BEFORE you start submitting jobs to a cluster or grid, you MUST know how to monitor and control them.
Jobs that go rogue can cause problems for other users, so you need to know how to watch over them to ensure they're not using more resources than expected.
If a job does go astray, you need to know how to terminate it quickly, before is impacts other users.
If a job is submitted and the resources required to run it are not available, the job waits in a queue until the resources become available. These pending jobs are, for the most part, started in the order they were submitted. Hence, if one user submits too many jobs at once, other users' jobs may end up waiting in the queue for a very long time.
As a general rule, if you are already using a significant share of of the total cluster resources and there are jobs pending, you should not submit new jobs until other users' jobs have a chance to run.
If there are a lot of idle resources on the cluster, it's generally better to utilize them by submitting some "extra" jobs than to let them remain idle.
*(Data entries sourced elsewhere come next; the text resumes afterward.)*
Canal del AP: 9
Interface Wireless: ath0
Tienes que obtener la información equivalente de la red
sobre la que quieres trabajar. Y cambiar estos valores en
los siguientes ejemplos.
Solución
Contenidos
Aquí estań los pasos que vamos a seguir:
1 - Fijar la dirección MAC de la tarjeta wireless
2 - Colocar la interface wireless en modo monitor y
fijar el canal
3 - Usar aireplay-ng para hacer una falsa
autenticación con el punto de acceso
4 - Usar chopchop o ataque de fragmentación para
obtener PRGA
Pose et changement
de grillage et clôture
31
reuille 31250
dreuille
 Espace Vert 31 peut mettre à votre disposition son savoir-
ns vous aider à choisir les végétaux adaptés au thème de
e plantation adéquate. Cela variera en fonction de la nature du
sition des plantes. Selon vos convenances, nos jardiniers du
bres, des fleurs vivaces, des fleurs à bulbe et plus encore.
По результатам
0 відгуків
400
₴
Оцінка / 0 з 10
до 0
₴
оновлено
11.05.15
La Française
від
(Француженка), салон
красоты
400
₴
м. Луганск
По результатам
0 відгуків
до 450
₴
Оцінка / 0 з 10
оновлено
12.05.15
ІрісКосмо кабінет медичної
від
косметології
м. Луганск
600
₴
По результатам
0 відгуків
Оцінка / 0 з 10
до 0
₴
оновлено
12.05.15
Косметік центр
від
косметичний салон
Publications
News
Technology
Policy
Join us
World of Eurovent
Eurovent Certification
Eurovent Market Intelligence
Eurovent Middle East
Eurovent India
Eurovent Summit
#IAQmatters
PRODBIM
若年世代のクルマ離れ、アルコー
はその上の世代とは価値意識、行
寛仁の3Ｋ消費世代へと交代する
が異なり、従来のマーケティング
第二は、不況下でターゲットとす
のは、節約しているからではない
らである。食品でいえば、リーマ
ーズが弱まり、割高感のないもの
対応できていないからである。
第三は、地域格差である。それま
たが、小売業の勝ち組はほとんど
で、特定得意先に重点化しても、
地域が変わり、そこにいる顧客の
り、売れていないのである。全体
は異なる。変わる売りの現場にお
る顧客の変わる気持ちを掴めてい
The ideal state for a cluster is nearly 100% utilized, but without jobs pending for a long time.
However, keep in mind that other users may need resources after you've submitted. Hence, if you're using a lot of resources, please check the cluster load once per hour. If pending jobs appear after you've submitted, and none of your jobs are near completion, please kill some of them to allow other users a fair share of cluster resources.